News:

Masm32 SDK description, downloads and other helpful links
Message to All Guests
NB: Posting URL's See here: Posted URL Change

Main Menu

Instruction clock cycles, latency, throughput..

Started by K_F, May 26, 2015, 04:57:38 PM

Previous topic - Next topic

K_F

Does anyone know if there's a summarised version of Intel's instruction cycles..
I've seen the Latency and Throughput documentation, and it's a 'mess' -

I'm just looking for a table of instructions and their cycle times of the latest cpus....  this seems to be amiss lately
Thanks
'Sire, Sire!... the peasants are Revolting !!!'
'Yes, they are.. aren't they....'

rrr314159

Agner Fog is the classic optimizer. Unfortunately his manuals haven't been updated since 2007, no doubt there are newer / better summaries of instruction times available somewhere, when u find them let me know.

Here is his instruction_tables manual online (pdf).

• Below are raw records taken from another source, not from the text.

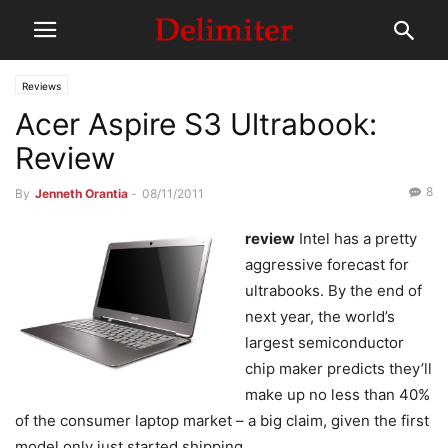
Reviews
Acer Aspire S3 Ultrabook:
Review
8
By
Jenneth Orantia
-
08/11/2011
review
Intel has a pretty
aggressive forecast for
ultrabooks. By the end of
next year, the world’s
largest semiconductor
chip maker predicts they’ll
make up no less than 40%
of the consumer laptop market – a big claim, given the first
model only just started shipping.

At this page you can download the instruction_tables manual and the other four optimization manuals, which are also very good.
I am NaN ;)

hutch--

Van,

Clock cycle counts went out the door with the 486 with more than 1 pipeline. The action is in "scheduling" and using the preferred instruction set (back door RISC) and knowing the occasional trickery if you need to use one of the old instructions that was dumped into microcode. You can often "schedule" an old slow instruction in the shadow of a previous instruction that leaves a hole (time wise) and get most of its duration for free.

K_F

Ja, I realise that.. but wanted to check the actual cycles without any optimisations ..ect.

Thanks  rrr314159
8)

'Sire, Sire!... the peasants are Revolting !!!'
'Yes, they are.. aren't they....'

hutch--

If you can suffer it, the real deal is to learn which instructions are optimal in terms of speed and which have been dropped into microcode. Of late the SSE series of instructions are getting into the fastest silicon, the simpler range of integer instructions live in the fast lane but most of the older complex instructions are sliding backwards in performance terms. I have not touched the very late AVX range as my i7 is too old but the SSE range that I have available seems to run at one speed and there is little optimisation available, usually choosing the best instruction for the task is the best you can do. The simpler integer instructions still respond to pairing but from practice, techniques like unrolling often does not yield a speed increase on late hardware. As usual the best technique is determined by the clock, write it, time it and see which is the fastest.